Description of the task:
What lines of the data below hold "parceiros"? Show them.

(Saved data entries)
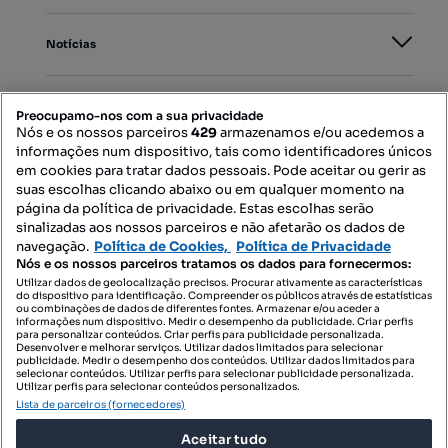
Notícias
PORTAIS
Preocupamo-nos com a sua privacidade
Nós e os nossos parceiros
429
armazenamos e/ou acedemos a
informações num dispositivo, tais como identificadores únicos
Mapa do Site
em cookies para tratar dados pessoais. Pode aceitar ou gerir as
suas escolhas clicando abaixo ou em qualquer momento na
página da política de privacidade. Estas escolhas serão
sinalizadas aos nossos parceiros e não afetarão os dados de
Contacte-nos
navegação.
Política de Cookies,
Política de Privacidade
Nós e os nossos parceiros tratamos os dados para fornecermos:
Utilizar dados de geolocalização precisos. Procurar ativamente as características
do dispositivo para identificação. Compreender os públicos através de estatísticas
SIGA-NOS:
ou combinações de dados de diferentes fontes. Armazenar e/ou aceder a
informações num dispositivo. Medir o desempenho da publicidade. Criar perfis
para personalizar conteúdos. Criar perfis para publicidade personalizada.
Desenvolver e melhorar serviços. Utilizar dados limitados para selecionar
publicidade. Medir o desempenho dos conteúdos. Utilizar dados limitados para
selecionar conteúdos. Utilizar perfis para selecionar publicidade personalizada.
DESCARREGAR NA:
Utilizar perfis para selecionar conteúdos personalizados.
Lista de parceiros (fornecedores)
Aceitar tudo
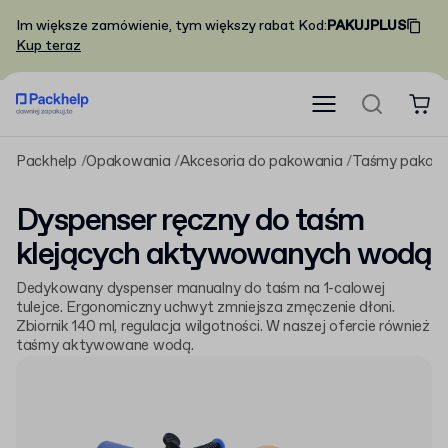
Im większe zamówienie, tym większy rabat
Kod
:
PAKUJPLUS
Kup teraz
Packhelp
Opakowania
Akcesoria do pakowania
Taśmy pakow
Dyspenser ręczny do taśm
klejących aktywowanych wodą
Dedykowany dyspenser manualny do taśm na 1-calowej
tulejce. Ergonomiczny uchwyt zmniejsza zmęczenie dłoni.
Zbiornik 140 ml, regulacja wilgotności. W naszej ofercie również
taśmy aktywowane wodą.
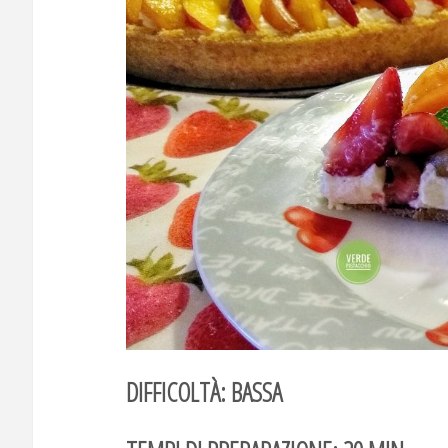
DIFFICOLTÀ: BASSA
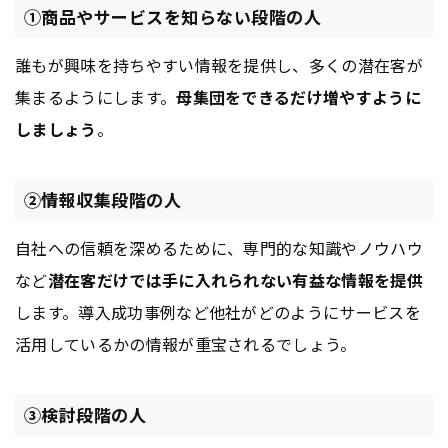
①商品やサービスを知らない段階の人
誰もが興味を持ちやすい情報を提供し、多くの潜在客が
集まるようにします。
母集団をできるだけ増やすように
しましょう
。
②情報収集段階の人
自社への信頼を深めるために、専門的な知識やノウハウ
など
潜在客だけでは手に入れられない有益な情報を提供
します。導入成功事例など他社がどのようにサービスを
活用しているかの情報が重宝されるでしょう。
③検討段階の人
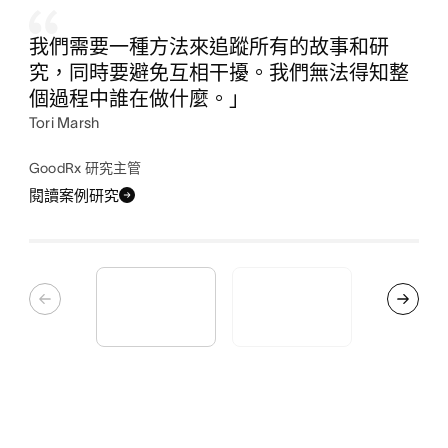
我們需要一種方法來追蹤所有的故事和研
究，同時要避免互相干擾。我們無法得知整
個過程中誰在做什麼。」
Tori Marsh
GoodRx 研究主管
閱讀案例研究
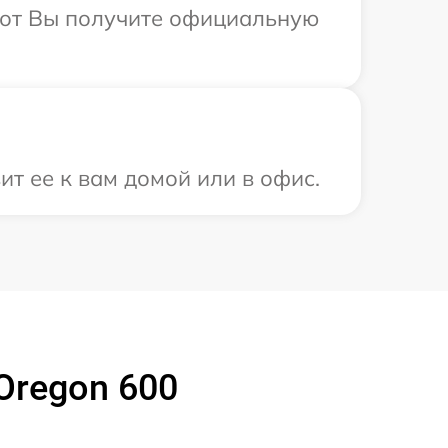
абот Вы получите официальную
т ее к вам домой или в офис.
Oregon 600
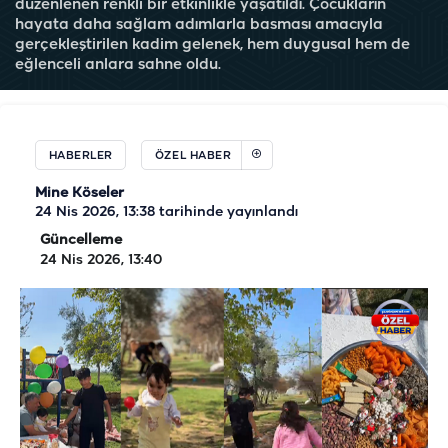
düzenlenen renkli bir etkinlikle yaşatıldı. Çocukların
hayata daha sağlam adımlarla basması amacıyla
gerçekleştirilen kadim gelenek, hem duygusal hem de
eğlenceli anlara sahne oldu.
HABERLER
ÖZEL HABER
Mine Köseler
24 Nis 2026, 13:38
tarihinde yayınlandı
Güncelleme
24 Nis 2026, 13:40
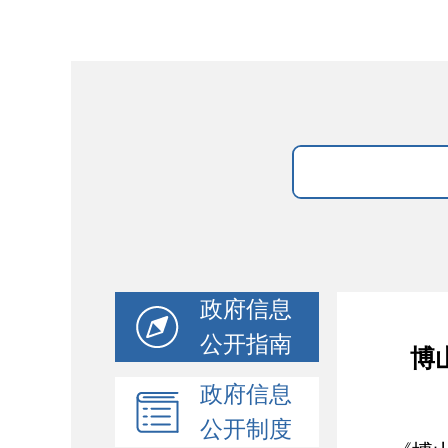
政府信息
公开指南
​
政府信息
公开制度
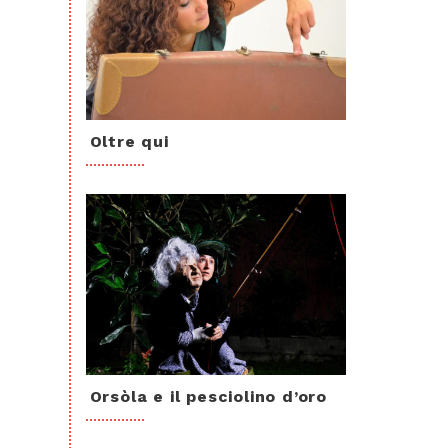
Oltre qui
Orsòla e il pesciolino d’oro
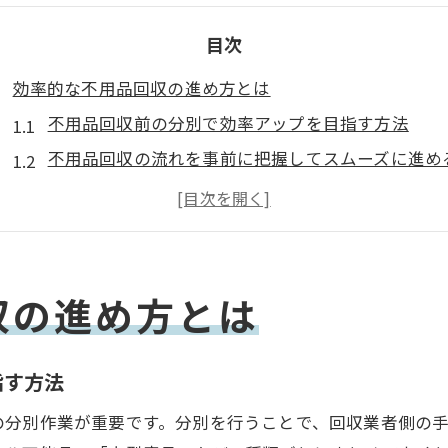
目次
効率的な不用品回収の進め方とは
不用品回収前の分別で効率アップを目指す方法
不用品回収の流れを事前に把握してスムーズに進め
回収日程と不用品量を調整し無駄を省くコツ
効率的な不用品回収のための業者比較ポイント
自宅整理と不用品回収を両立させる具体的なステッ
不用品回収の効率化で時間と手間を大幅削減する
収の進め方とは
安心して任せる不用品回収の秘訣
信頼できる不用品回収業者の選び方と見極め方
指す方法
口コミと評判を活用し安心の不用品回収を実現
の分別作業が重要です。分別を行うことで、回収業者側の手
不用品回収の契約前に確認すべき重要なポイント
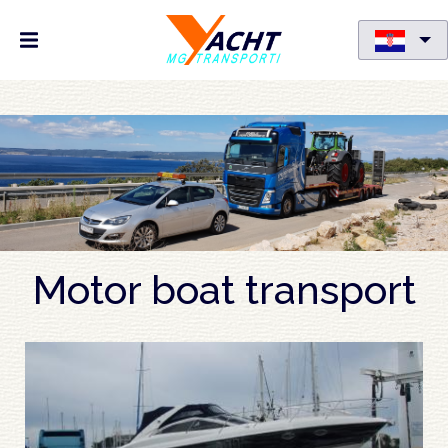
Skoči
na
glavni
sadržaj
Motor boat transport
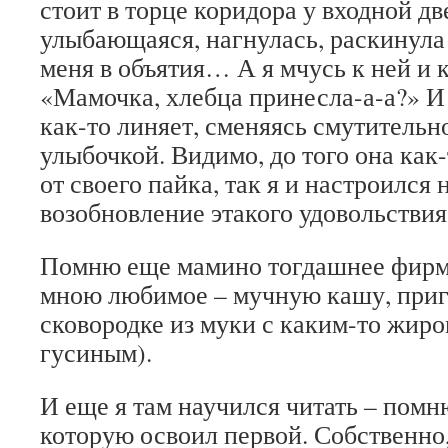
стоит в торце коридора у входной дв
улыбающаяся, нагнулась, раскинула 
меня в объятия… А я мчусь к ней и к
«Мамочка, хлебца принесла-а-а?» И 
как-то линяет, сменяясь смутительн
улыбочкой. Видимо, до того она как
от своего пайка, так я и настроился 
возобновление этакого удовольствия
Помню еще мамино тогдашнее фирм
мною любимое – мучную кашу, при
сковородке из муки с каким-то жиро
гусиным).
И еще я там научился читать – пом
которую освоил первой. Собственно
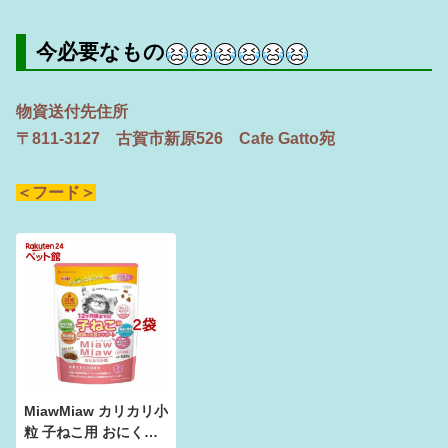
今必要なもの
物資送付先住所
〒811-3127 古賀市新原526 Cafe Gatto宛
＜フード＞
MiawMiaw カリカリ小
粒 子ねこ用 おにくと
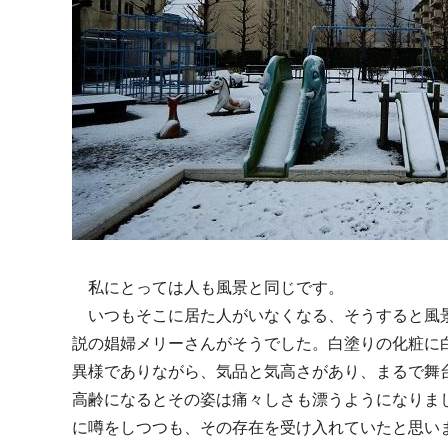
私にとっては人も風景と同じです。
いつもそこに居た人がいなくなる、そうすると風
説の娼婦メリーさんがそうでした。白塗りの化粧に
異様でありながら、気品と気高さがあり、まるで舞
高齢になるとその姿は痛々しさも漂うようになりま
に噂をしつつも、その存在を受け入れていたと思い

Completed task:
Nós e os nossos parceiros
sinalizadas aos nossos parceiros e não afetarão os dados de
Nós e os nossos parceiros tratamos os dados para fornecermos:
Lista de parceiros (fornecedores)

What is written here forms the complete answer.